Havanın, suyun, toprağın kirlenmesi, mevsimlerin değişmesi, sağlık ve endüstriyel ilaç terörünün artması, beslenmemize varıncaya kadar sahte ürünlerin ortaya çıkması, tohumlar, silahlar, ilaçlar ve genler üzerindeki entrikalar, dünyamızı yaşanmaz hale sokmuştur. Küreselleşme ise açlıktan ölenlerle, zayıflamak için para verenlerin sayısını artırmaktan öte bir işe yaramamıştır!..

Doktorların kimyasal ilaç simsarlığına zorlandığı, koruyucu hekimliğin, fitoterapi ve homeopati yöntemlerinin rafa kaldırıldığı bir dünyada yaşıyoruz...

Ya semptomları baskılıyoruz ya da hastaları ömür boyu ilaç kullanmaya mahkûm ediyoruz...

Hastalığın gerçek sebeplerini halının altına süpürülmesi, hastalığı kaldırmıyor; sadece ilaçlarla rahatsızlıkları geleceğe erteliyoruz. İnsanlığın sağlığı da istikbali de paraya susamış küresel tekelci çetelerinin elinde hiç umut vermiyor.  

EĞİTİM – EĞİTİM – EĞİTİM

Türkiye, suç oranı en düşük 136 ülke arasında 116.sırada...

Ülkemizdeki hapishaneleri çoğaltmak yerine, suçları önleyecek sosyoekonomik tedbirlerin acilen alınması lazım...

Suç bir sonuçtur, suçun sebeplerini kaldırdığımızda ortada suç diye bir şey kalmaz; hapishanelere de lüzum kalmaz... 

Geçenlerde televizyonlarda yayınlanan bir haber herkesi şaşırttı: 112 “Acil Servis” telefonunu arayanların yüzde 90’ı asılsız ihbar yapıyor... Bu yüzden geride kalan yüzde 10, acil sağlık sorunları için arayanların engellendiği ya da gecikmeli müdahaleden dolayı insanlarımızı kaybettiğimiz ortaya çıkıyor.

Bu suçu, tabii ki sadece devlete yüklemek doğru değil. 

Yasak olduğu halde, insanların hastane kapılarında, duraklarda sigara içip, izmaritlerini yerlere attığı bir toplumdan bahsediyoruz. 

Araba kullanan şoförlerin, engellilerin haklarını hiçe saydığı, kul hakkı yemenin zirve yaptığı bir toplumda medeniyet anlayışından bahsetmek, pek de kolay görünmüyor... 

Bu tür sorumsuz insanların arttığı, yalanın yaygınlaştığı saygıdan uzak bir toplumda, kaliteli bir eğitimin ne kadar elzem olduğunu artık anlamak zorundayız...

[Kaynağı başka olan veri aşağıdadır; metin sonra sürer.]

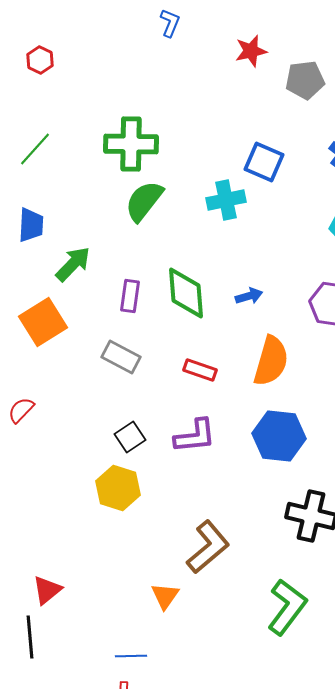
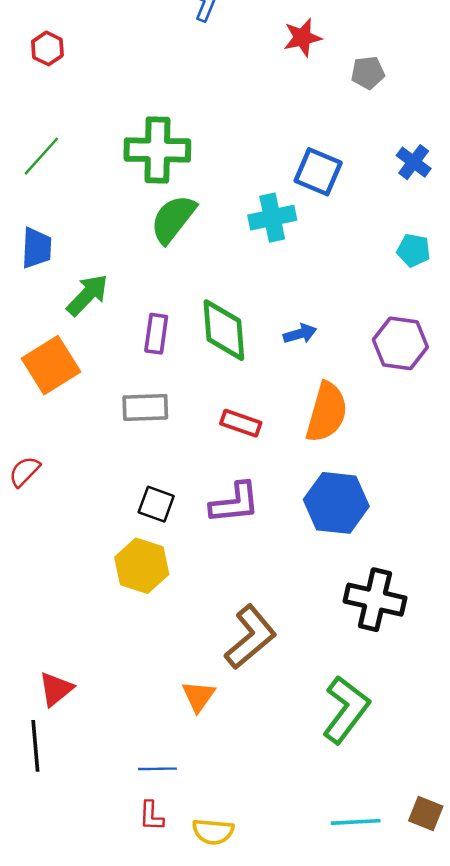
gray pentagon: (305, 80) -> (368, 73), size x0.7
gray rectangle: (121, 357) -> (145, 407), turned -30
black square: (130, 437) -> (156, 504), turned -36

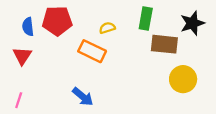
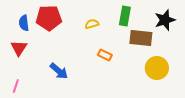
orange rectangle: (92, 51) -> (105, 55), moved, size x0.6
blue arrow: (83, 97) -> (59, 71), moved

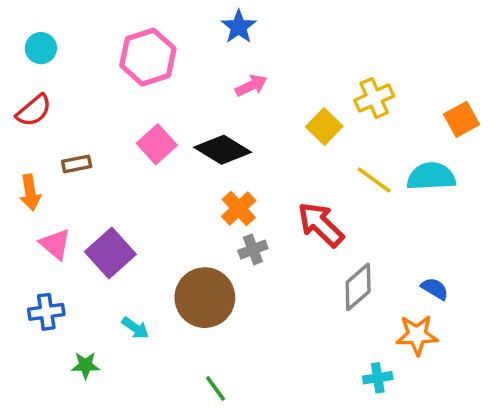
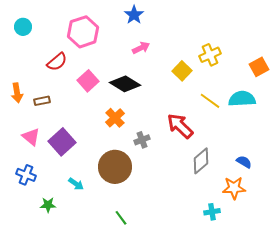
red semicircle: (34, 110) -> (57, 62), moved
brown rectangle: (77, 164) -> (42, 101), moved
orange arrow: (30, 192) -> (17, 93), moved
orange cross: (239, 208) -> (115, 118), moved
blue cross: (46, 312) -> (26, 175), turned 30

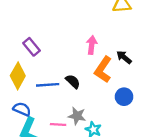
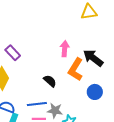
black arrow: (124, 57) -> (93, 58), size x1.5
blue line: (48, 85) -> (37, 104), moved

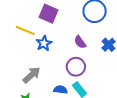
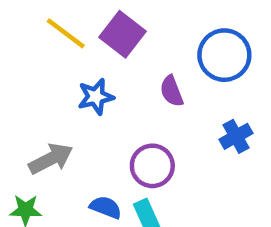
yellow line: (25, 30) -> (66, 33), moved
purple semicircle: (80, 42) -> (172, 91), moved

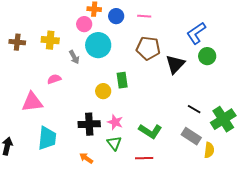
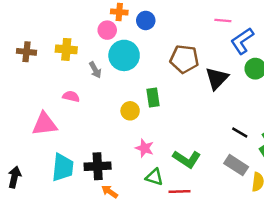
pink line: (144, 16) -> (223, 20), moved
pink semicircle: (54, 79) -> (71, 96), turned 32
black cross: (89, 124) -> (98, 166), moved
green triangle: (114, 143) -> (154, 177), moved, turned -35

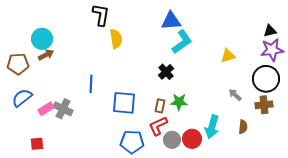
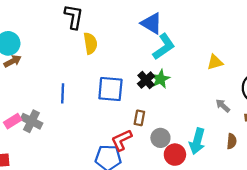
blue triangle: (171, 21) -> (152, 23), turned 35
green star: (179, 102) -> (160, 79), moved, turned -30
blue square: (124, 103) -> (110, 89), moved
red L-shape: (158, 126) -> (122, 140), moved
gray circle: (172, 140) -> (160, 138), moved

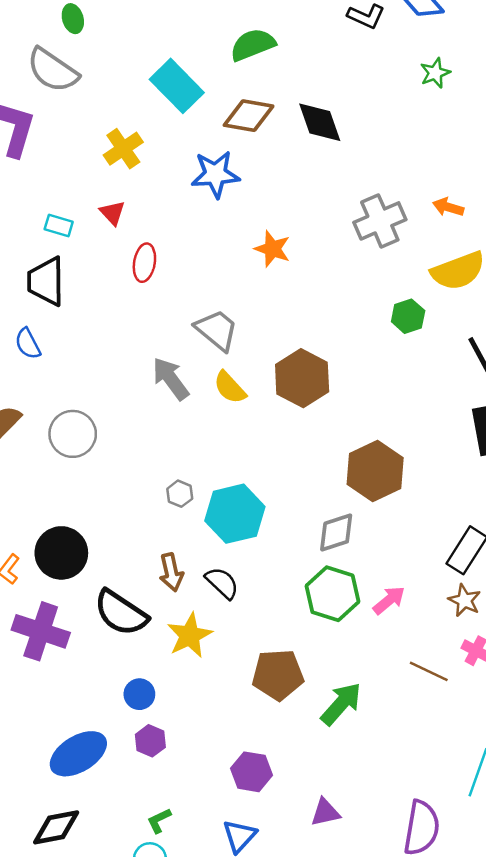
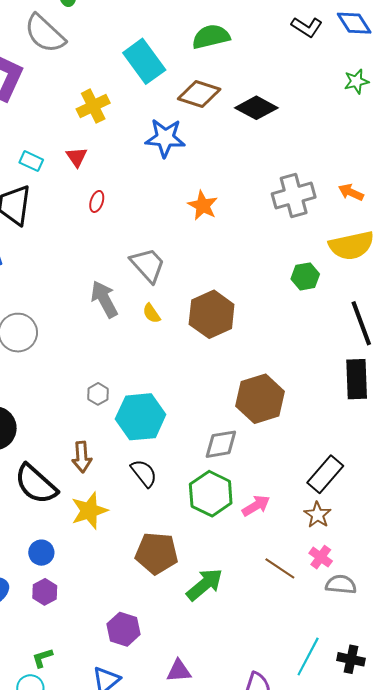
black diamond: (320, 122) -> (256, 108), turned -51
red ellipse: (144, 263) -> (97, 201), size x0.7
yellow semicircle: (230, 387) -> (151, 313), size x0.7
black semicircle: (222, 583) -> (144, 473), moved

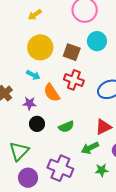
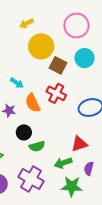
yellow circle: (40, 47) -> (41, 46), moved
black circle: (37, 124) -> (24, 132), moved
green semicircle: (66, 127) -> (37, 146), moved
green star: (102, 170) -> (72, 186), size x1.5

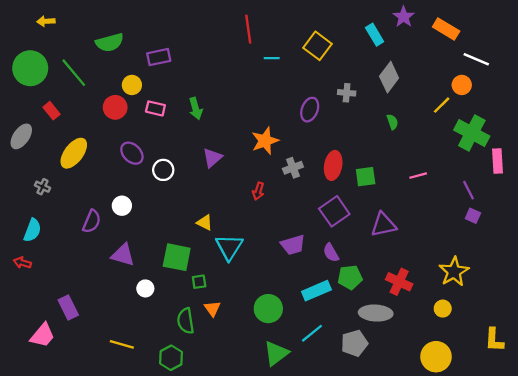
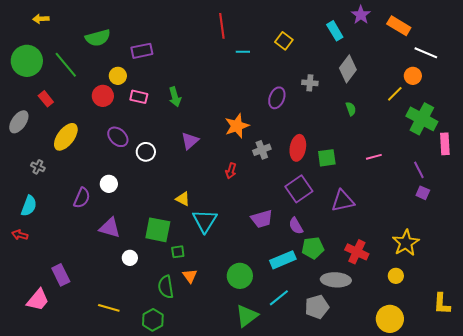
yellow square: (318, 46) -> (284, 41), size x0.7

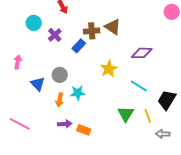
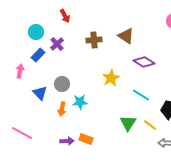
brown triangle: (113, 27) -> (126, 36), moved
blue rectangle: (79, 46) -> (38, 55), moved
purple diamond: (142, 53) -> (144, 62), turned 30
yellow line: (148, 116) -> (150, 125), turned -32
purple arrow: (65, 124) -> (67, 141), moved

Ülkemizde medeniyetten yoksun, yobaz ve saygısız insanların türemesi, toplum hayatını ciddi olarak tehdit ediyor... 

Yayaların dikkate alınmaması, kaldırımların esnaflar tarafından işgal edilmesi, düğünlerde ve caddelerde sorumsuzca silahların atıldığı bir toplumda, kanun veya ahlak kurallarının önemsenmediği, otoritenin çaresizliğini ve adaletin güven vermediği bir ortamı hep birlikte yaşıyoruz.

Ülkemizin her tarafında devasa tüneller ve duble yollar yapılmasına rağmen, araba kazalarının azımsanmayacak kadar yüksek olması, drift ve makas yaparak, trafiğin tehlikeye sokulması, egzozlarıyla gürültü kirliliği yaparak, insanların rahatsız edilmesi, gece yarısı davul çalınması, ışık veya havayı fişeklerle insanlara, kuşlara ve diğer canlılara zarar verilmesi, havaya mermi sıkarak, düşen yorgun mermilerle insanların öldürülmesi, yaya geçitlerinde yayalara öncelik tanınmaması, şehir içinde bile hız kesmeden dolaşan sorumsuz şoförlerin olduğu bir ülkenin sıkıntılarını hep birlikte yaşıyoruz.

Sosyal sorumluluktan uzaklaşan insanların, sigara içerek kendine ve çevresine zarar vermesini önlemekte zorluk çekiyoruz…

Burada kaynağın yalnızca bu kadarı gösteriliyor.